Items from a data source

--------------------

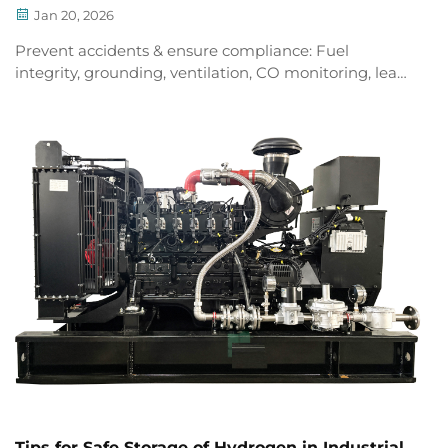
Jan 20, 2026
Prevent accidents & ensure compliance: Fuel
integrity, grounding, ventilation, CO monitoring, leak
detection, zoning, and emergency protocols for LPG
generators. Download your safety checklist now.
Tips for Safe Storage of Hydrogen in Industrial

--------------------

Before copying, set the pictures aside; then give the records again exactly.

▶ **Result of the exercise**:
Jan 20, 2026
Prevent accidents & ensure compliance: Fuel
integrity, grounding, ventilation, CO monitoring, leak
detection, zoning, and emergency protocols for LPG
generators. Download your safety checklist now.
Tips for Safe Storage of Hydrogen in Industrial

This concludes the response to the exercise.